Girardi calls for expanded replay after ALCS Game 2 loss, and he's right
NEW YORK -- For six scoreless innings, Saturday's ALCS Game 2 was a taut pitchers' duel between the Tigers' Anibal Sanchez and the Yankees' Hiroki Kuroda. Detroit pushed a run over in the seventh, and broke the game open with a two-run eighth, aided by a blown call that had New York manager Joe Girardi upset enough to get ejected, and then to speak out for expanded instant replay following the game.
With two outs and Omar Infante on first, Austin Jackson singled to rightfield. Nick Swisher made a strong throw to Robinson Cano at second base. Infante had taken a wide turn around the bag and scrambled back; as he did, Cano tagged him on the chest before his hand reached the base. Umpire Jeff Nelson ruled otherwise, and Girardi bolted out of the dugout to argue, to no avail. He then removed Kuroda in favor of Boone Logan, who yielded an RBI single to Quintin Berry. By the time Girardi came out to remove Logan and bring on Joba Chamberlain, he had seen a replay of the blown call, and he told Nelson so, leading to his ejection.

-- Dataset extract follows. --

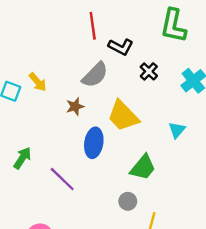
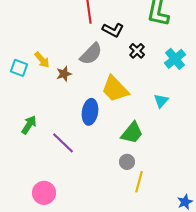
brown star: (75, 107) -> (64, 74), moved
gray circle: (128, 201) -> (127, 162), moved

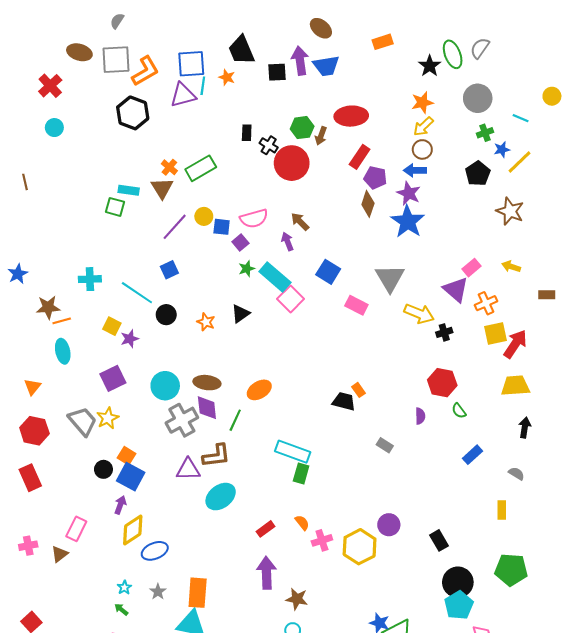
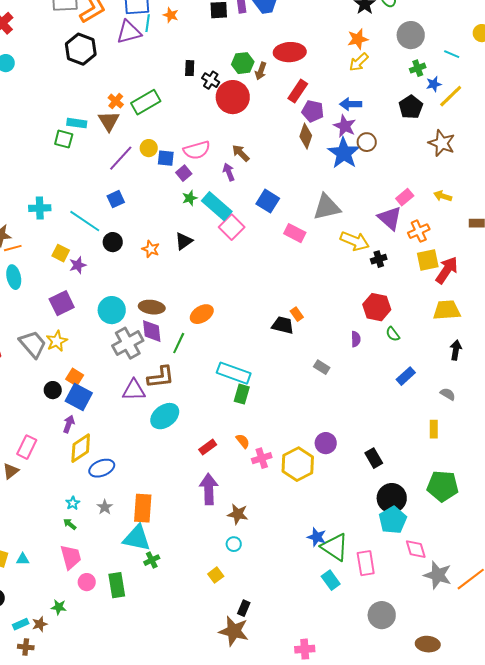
brown circle: (422, 149) -> (367, 142), moved
gray triangle: (390, 278) -> (327, 207), turned 48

After the game, a 3-0 Tigers win that gave them a 2-games-to-0 lead in the series, an obviously frustrated Girardi spoke out strongly in favor of replay, saying "[I]n this day and age when we have instant replay available to us, it's got to change. These guys are under tremendous amounts of pressure. It's a tough call for [Nelson] because the tag was underneath and it's hard for him to see. And it takes more time to argue and get upset than you get the call right." Later he would add, "I've been thrown out of games enough to know it would be quicker to get the call right or wrong or right on replay than for me to go out there and argue. And they talk about the flow of the game… It takes 30 seconds."
Girardi noted that a call at first base against Robinson Cano had gone against the Yankees in Game 1 when replay showed Cano was safe despite being ruled out. Girardi stopped far short of pinning either loss on the calls, but noted the tightness of the games, which magnified the mistakes. "[I]n this day and age there is too much at stake and the technology is available," he said. "That's what our country has done. We have evolved technology to make things better."
Since 2008, instant replay has been used by major league baseball for so-called boundary calls (home run/foul ball/in play/fan interference). The system hasn't appreciably slowed games down, with average game times varying by no more than a minute from year to year. The Collective Bargaining Agreement reached between owners and players last winter allows for an expansion of replay via fair/foul and trapped ball calls, but MLB's failure to reach an agreement with the umpires' union prevented it from being implemented in time for this season. In late August, MLB began testing two systems — one radar-based, one camera based — that may be used to aid the fair/foul and trap calls. Further testing is now going on in the Arizona Fall League, and the results of the testing will be reviewed at the owners' meeting in November, where the topic of 2013 implementation will be discussed.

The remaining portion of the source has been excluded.